1,10.0,"In Bangladesh movie industry are not helpful, ..."


In [570]:
X_2016 = df_2016_movies['reviews']
y_2016 = df_2016_movies['ratings'].astype(int).values


In [589]:
# make_2016_features = TfidfVectorizer(stop_words='english', strip_accents = 'ascii')
make_2016_features.fit(X_train)
all_X_feats = make_2016_features.transform(X_train)
X_2016_features = make_2016_features.transform(X_2016)

In [599]:

ypred_2016_tclf = TreeClf_a.predict(X_2016_features)
print "DECISION TREEE ACCURACY SCORE", accuracy_score(y_2016, ypred_2016_tclf)

DECISION TREEE ACCURACY SCORE 0.131147540984


In [600]:
y_pred_bclf3 = BAgg_clf_30.predict(X_2016_features)
print "BAGGED TREE ACCURACY SCORE", accuracy_score(y_2016, y_pred_bclf3)

BAGGED TREE ACCURACY SCORE 0.0819672131148


In [601]:
# BAgg_clf_50 = BaggingClassifier(base_estimator=DTree_clf,  n_estimators=50, bootstrap_features=True)
# BAgg_clf_50.fit(X_train_features, y_train) 
y_pred_bclf5_16 = BAgg_clf_50.predict(X_2016_features)
print "BAGGED TREE W/ FEAT BAGGING ACCURACY SCORE", accuracy_score(y_2016, y_pred_bclf5_16)

BAGGED TREE W/ FEAT BAGGING ACCURACY SCORE 0.0819672131148


In [602]:
# rfClf_10 = RandomForestClassifier(n_estimators=10)
# rfClf_10.fit(X_train_features, y_train)
ypred_RF_16 = rfClf_10.predict(X_2016_features)

print "RANDOM FOREST ACCURACY SCORE", accuracy_score(y_2016, ypred_RF_16)

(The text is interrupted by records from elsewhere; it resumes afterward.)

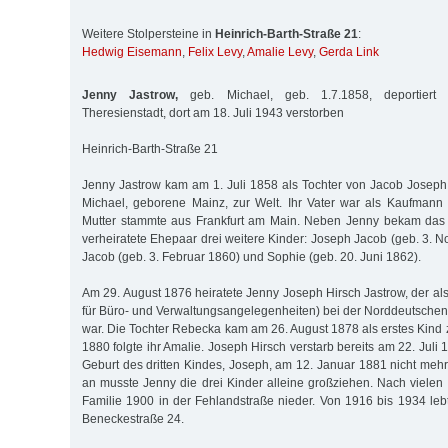
Weitere Stolpersteine in
Heinrich-Barth-Straße 21
:
Hedwig Eisemann
,
Felix Levy
,
Amalie Levy
,
Gerda Link
Jenny Jastrow,
geb. Michael, geb. 1.7.1858, deportiert
Theresienstadt, dort am 18. Juli 1943 verstorben
Heinrich-Barth-Straße 21
Jenny Jastrow kam am 1. Juli 1858 als Tochter von Jacob Josep
Michael, geborene Mainz, zur Welt. Ihr Vater war als Kaufmann 
Mutter stammte aus Frankfurt am Main. Neben Jenny bekam das 
verheiratete Ehepaar drei weitere Kinder: Joseph Jacob (geb. 3. 
Jacob (geb. 3. Februar 1860) und Sophie (geb. 20. Juni 1862).
Am 29. August 1876 heiratete Jenny Joseph Hirsch Jastrow, der als 
für Büro- und Verwaltungsangelegenheiten) bei der Norddeutschen
war. Die Tochter Rebecka kam am 26. August 1878 als erstes Kind 
1880 folgte ihr Amalie. Joseph Hirsch verstarb bereits am 22. Juli 
Geburt des dritten Kindes, Joseph, am 12. Januar 1881 nicht mehr
an musste Jenny die drei Kinder alleine großziehen. Nach vielen
Familie 1900 in der Fehlandstraße nieder. Von 1916 bis 1934 lebt
Beneckestraße 24.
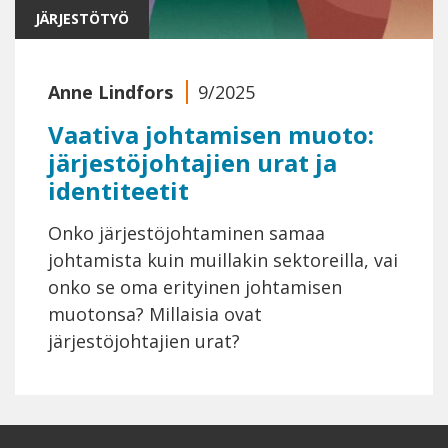
JÄRJESTÖTYÖ
Anne Lindfors
9/2025
Vaativa johtamisen muoto:
järjestöjohtajien urat ja
identiteetit
Onko järjestöjohtaminen samaa
johtamista kuin muillakin sektoreilla, vai
onko se oma erityinen johtamisen
muotonsa? Millaisia ovat
järjestöjohtajien urat?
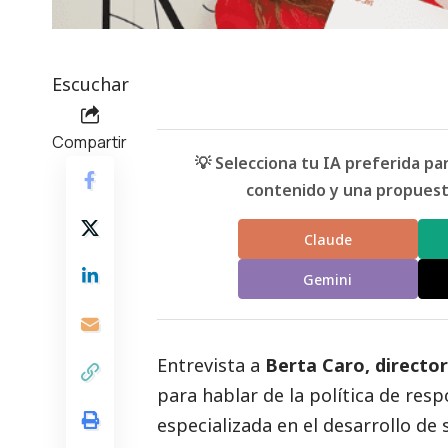
Escuchar
Compartir
💡 Selecciona tu IA preferida p
contenido y una propuesta
Claude
Gemini
Entrevista a
Berta Caro, director
para hablar de la política de res
especializada en el desarrollo de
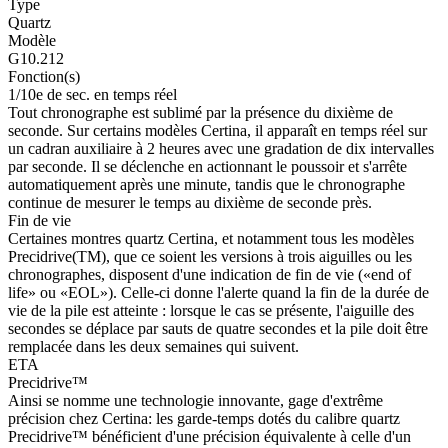
Type
Quartz
Modèle
G10.212
Fonction(s)
1/10e de sec. en temps réel
Tout chronographe est sublimé par la présence du dixième de
seconde. Sur certains modèles Certina, il apparaît en temps réel sur
un cadran auxiliaire à 2 heures avec une gradation de dix intervalles
par seconde. Il se déclenche en actionnant le poussoir et s'arrête
automatiquement après une minute, tandis que le chronographe
continue de mesurer le temps au dixième de seconde près.
Fin de vie
Certaines montres quartz Certina, et notamment tous les modèles
Precidrive(TM), que ce soient les versions à trois aiguilles ou les
chronographes, disposent d'une indication de fin de vie («end of
life» ou «EOL»). Celle-ci donne l'alerte quand la fin de la durée de
vie de la pile est atteinte : lorsque le cas se présente, l'aiguille des
secondes se déplace par sauts de quatre secondes et la pile doit être
remplacée dans les deux semaines qui suivent.
ETA
Precidrive™
Ainsi se nomme une technologie innovante, gage d'extrême
précision chez Certina: les garde-temps dotés du calibre quartz
Precidrive™ bénéficient d'une précision équivalente à celle d'un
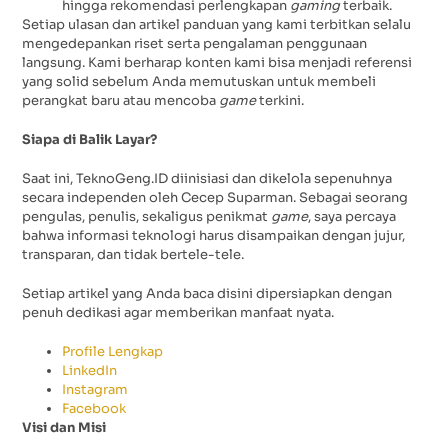
hingga rekomendasi perlengkapan
gaming
terbaik.
Setiap ulasan dan artikel panduan yang kami terbitkan selalu
mengedepankan riset serta pengalaman penggunaan
langsung. Kami berharap konten kami bisa menjadi referensi
yang solid sebelum Anda memutuskan untuk membeli
perangkat baru atau mencoba
game
terkini.
Siapa di Balik Layar?
Saat ini, TeknoGeng.ID diinisiasi dan dikelola sepenuhnya
secara independen oleh Cecep Suparman. Sebagai seorang
pengulas, penulis, sekaligus penikmat
game
, saya percaya
bahwa informasi teknologi harus disampaikan dengan jujur,
transparan, dan tidak bertele-tele.
Setiap artikel yang Anda baca disini dipersiapkan dengan
penuh dedikasi agar memberikan manfaat nyata.
Profile Lengkap
LinkedIn
Instagram
Facebook
Visi dan Misi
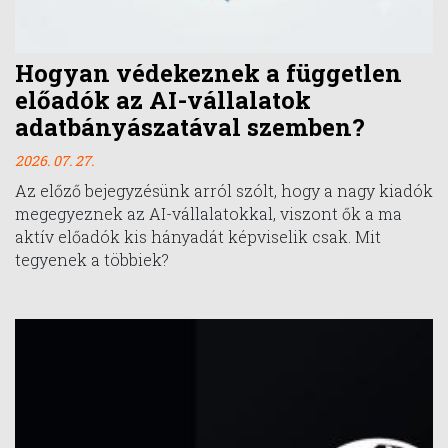
Hogyan védekeznek a független
előadók az AI-vállalatok
adatbányászatával szemben?
2026. 07. 27.
Az előző bejegyzésünk arról szólt, hogy a nagy kiadók
megegyeznek az AI-vállalatokkal, viszont ők a ma
aktív előadók kis hányadát képviselik csak. Mit
tegyenek a többiek?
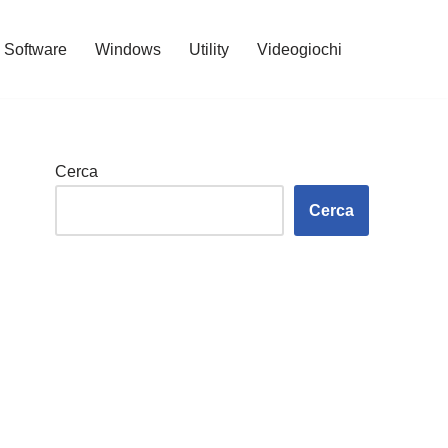
Software
Windows
Utility
Videogiochi
Cerca
Cerca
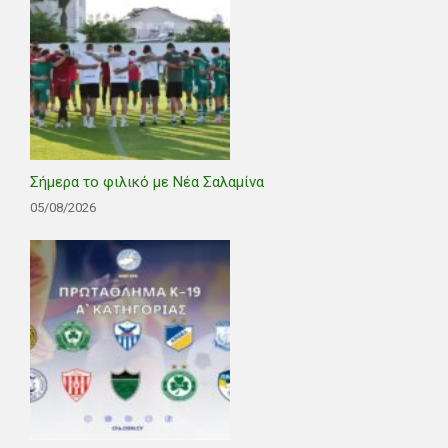
Σήμερα το φιλικό με Νέα Σαλαμίνα
05/08/2026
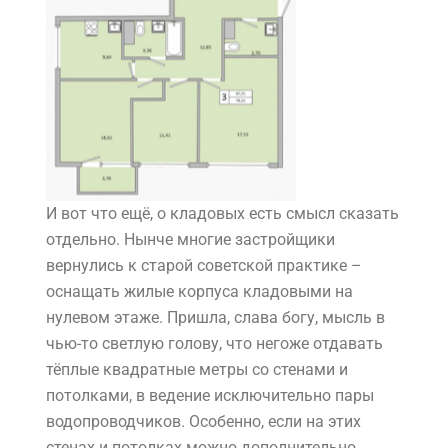
И вот что ещё, о кладовых есть смысл сказать
отдельно. Нынче многие застройщики
вернулись к старой советской практике –
оснащать жилые корпуса кладовыми на
нулевом этаже. Пришла, слава богу, мысль в
чью-то светлую голову, что негоже отдавать
тёплые квадратные метры со стенами и
потолками, в ведение исключительно пары
водопроводчиков. Особенно, если на этих
стенах и потолках можно дополнительно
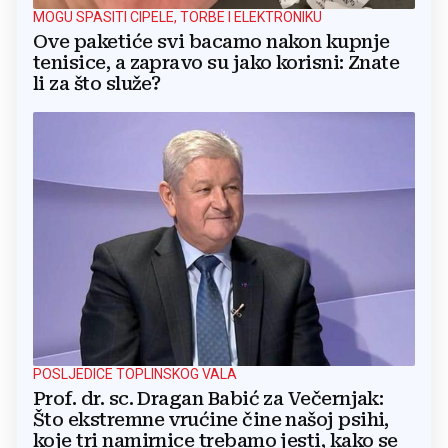
MOGU SPASITI CIPELE, TORBE I ELEKTRONIKU
Ove paketiće svi bacamo nakon kupnje
tenisice, a zapravo su jako korisni: Znate
li za što služe?
POSLJEDICE TOPLINSKOG VALA
Prof. dr. sc. Dragan Babić za Večernjak:
Što ekstremne vrućine čine našoj psihi,
koje tri namirnice trebamo jesti, kako se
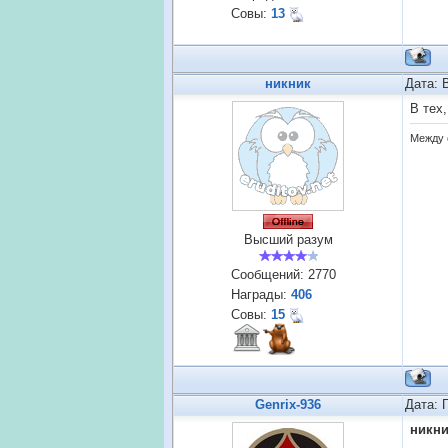
Совы:
13
никник
Дата: 
В тех,
Между 
Высший разум
Сообщений:
2770
Награды:
406
Совы:
15
Genrix-936
Дата: 
никн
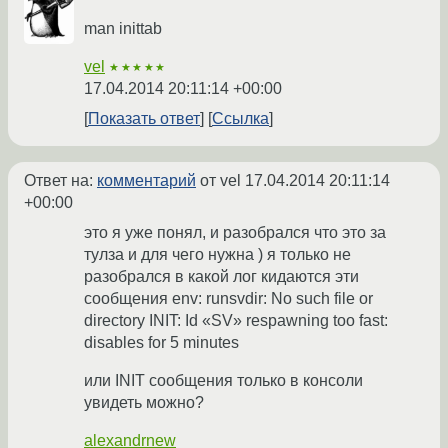
man inittab
vel
★★★★★
17.04.2014 20:11:14 +00:00
Показать ответ
Ссылка
Ответ на:
комментарий
от vel
17.04.2014 20:11:14
+00:00
это я уже понял, и разобрался что это за
тулза и для чего нужна ) я только не
разобрался в какой лог кидаются эти
сообщения env: runsvdir: No such file or
directory INIT: Id «SV» respawning too fast:
disables for 5 minutes
или INIT сообщения только в консоли
увидеть можно?
alexandrnew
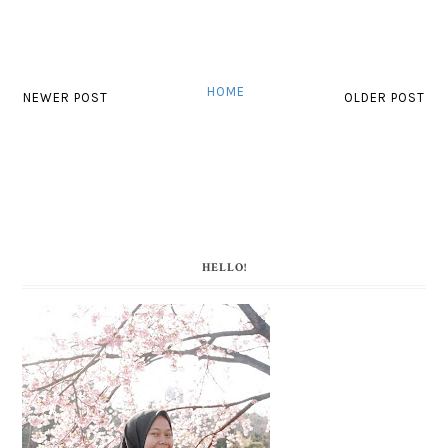
HOME
NEWER POST
OLDER POST
HELLO!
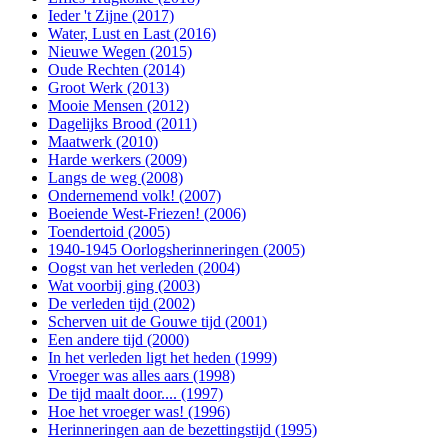
Ieder 't Zijne (2017)
Water, Lust en Last (2016)
Nieuwe Wegen (2015)
Oude Rechten (2014)
Groot Werk (2013)
Mooie Mensen (2012)
Dagelijks Brood (2011)
Maatwerk (2010)
Harde werkers (2009)
Langs de weg (2008)
Ondernemend volk! (2007)
Boeiende West-Friezen! (2006)
Toendertoid (2005)
1940-1945 Oorlogsherinneringen (2005)
Oogst van het verleden (2004)
Wat voorbij ging (2003)
De verleden tijd (2002)
Scherven uit de Gouwe tijd (2001)
Een andere tijd (2000)
In het verleden ligt het heden (1999)
Vroeger was alles aars (1998)
De tijd maalt door.... (1997)
Hoe het vroeger was! (1996)
Herinneringen aan de bezettingstijd (1995)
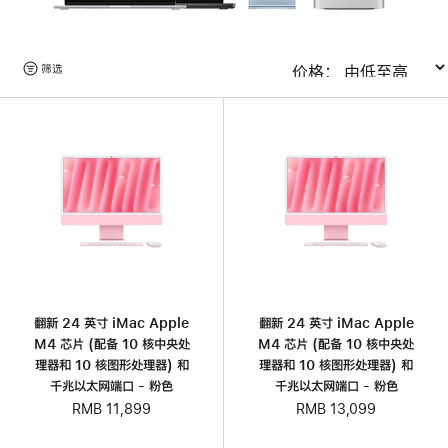
浏
筛选
排序
览
产
品
翻新 24 英寸 iMac Apple
翻新 24 英寸 iMac Apple
M4 芯片 (配备 10 核中央处
M4 芯片 (配备 10 核中央处
理器和 10 核图形处理器) 和
理器和 10 核图形处理器) 和
千兆以太网端口 - 粉色
千兆以太网端口 - 粉色
RMB 11,899
RMB 13,099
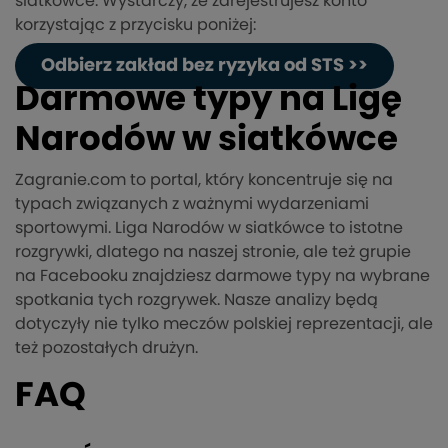
siatkówce. Wystarczy, że zarejestrujesz konto
korzystając z przycisku poniżej:
Odbierz zakład bez ryzyka od STS >>
Darmowe typy na Ligę
Narodów w siatkówce
Zagranie.com to portal, który koncentruje się na
typach związanych z ważnymi wydarzeniami
sportowymi. Liga Narodów w siatkówce to istotne
rozgrywki, dlatego na naszej stronie, ale też grupie
na Facebooku znajdziesz darmowe typy na wybrane
spotkania tych rozgrywek. Nasze analizy będą
dotyczyły nie tylko meczów polskiej reprezentacji, ale
też pozostałych drużyn.
FAQ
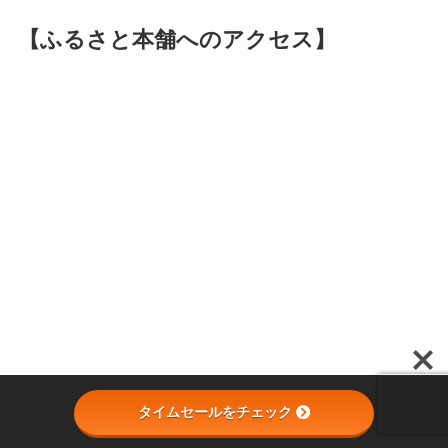
【ふるさと本舗へのアクセス】
タイムセールをチェック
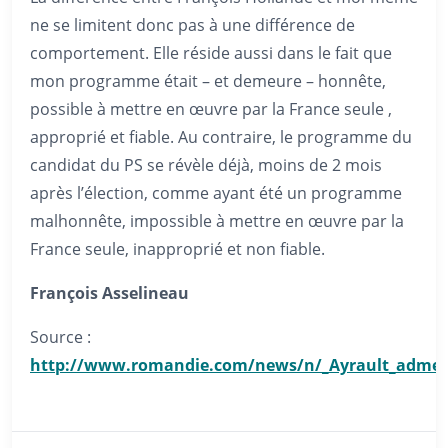
ne se limitent donc pas à une différence de
comportement. Elle réside aussi dans le fait que
mon programme était – et demeure – honnête,
possible à mettre en œuvre par la France seule ,
approprié et fiable. Au contraire, le programme du
candidat du PS se révèle déjà, moins de 2 mois
après l’élection, comme ayant été un programme
malhonnête, impossible à mettre en œuvre par la
France seule, inapproprié et non fiable.
François Asselineau
Source :
http://www.romandie.com/news/n/_Ayrault_admet_q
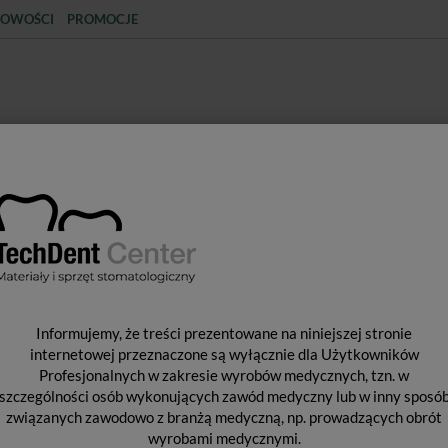
OWOŚCI
PROMOCJE
KCJA
STERYLIZACJA
MATERIAŁY JEDNORAZOWE
SPRZĘT PROTETYCZNY
ŚR
ndodontyczne
VDW Reciproc Gold - Kabel do zaczepu instrumentu V0
V
Informujemy, że treści prezentowane na niniejszej stronie
D
internetowej przeznaczone są wyłącznie dla Użytkowników
Profesjonalnych w zakresie wyrobów medycznych, tzn. w
V
szczególności osób wykonujących zawód medyczny lub w inny sposó
związanych zawodowo z branżą medyczną, np. prowadzących obrót
wyrobami medycznymi.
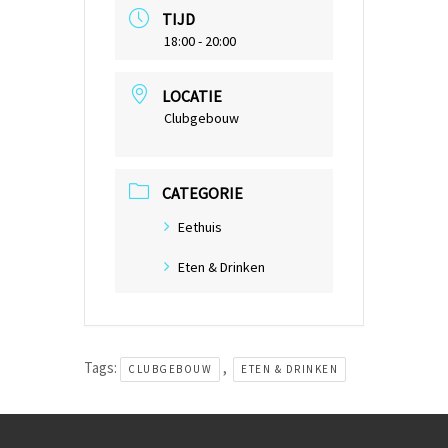
TIJD
18:00 - 20:00
LOCATIE
Clubgebouw
CATEGORIE
Eethuis
Eten & Drinken
Tags:
,
CLUBGEBOUW
ETEN & DRINKEN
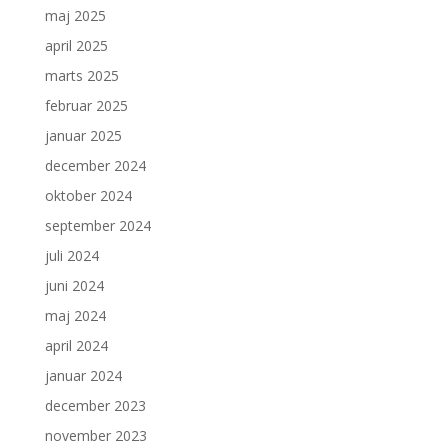
maj 2025
april 2025
marts 2025
februar 2025
januar 2025
december 2024
oktober 2024
september 2024
juli 2024
juni 2024
maj 2024
april 2024
januar 2024
december 2023
november 2023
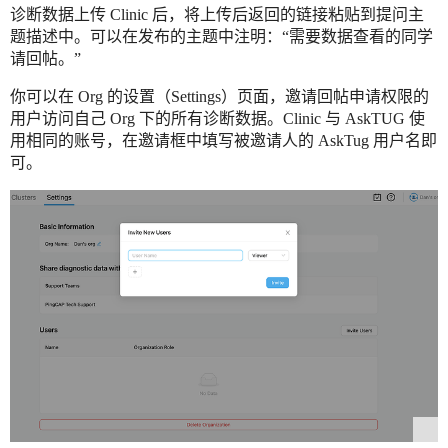
诊断数据上传 Clinic 后，将上传后返回的链接粘贴到提问主
题描述中。可以在发布的主题中注明：“需要数据查看的同学
请回帖。”
你可以在 Org 的设置（Settings）页面，邀请回帖申请权限的
用户访问自己 Org 下的所有诊断数据。Clinic 与 AskTUG 使
用相同的账号，在邀请框中填写被邀请人的 AskTug 用户名即
可。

RANDOM FOREST ACCURACY SCORE 0.0983606557377


### Conclusions: 

These models are drastically overfit! They would benefit from increased regularization so that they generalize better. It's also worth considering that a classification technique would be better with fewer numerical targets. Instead of trying to map to values 1-10, a simpler classification scheme might map to values above 7 or under 7 and call these "good" or "bad".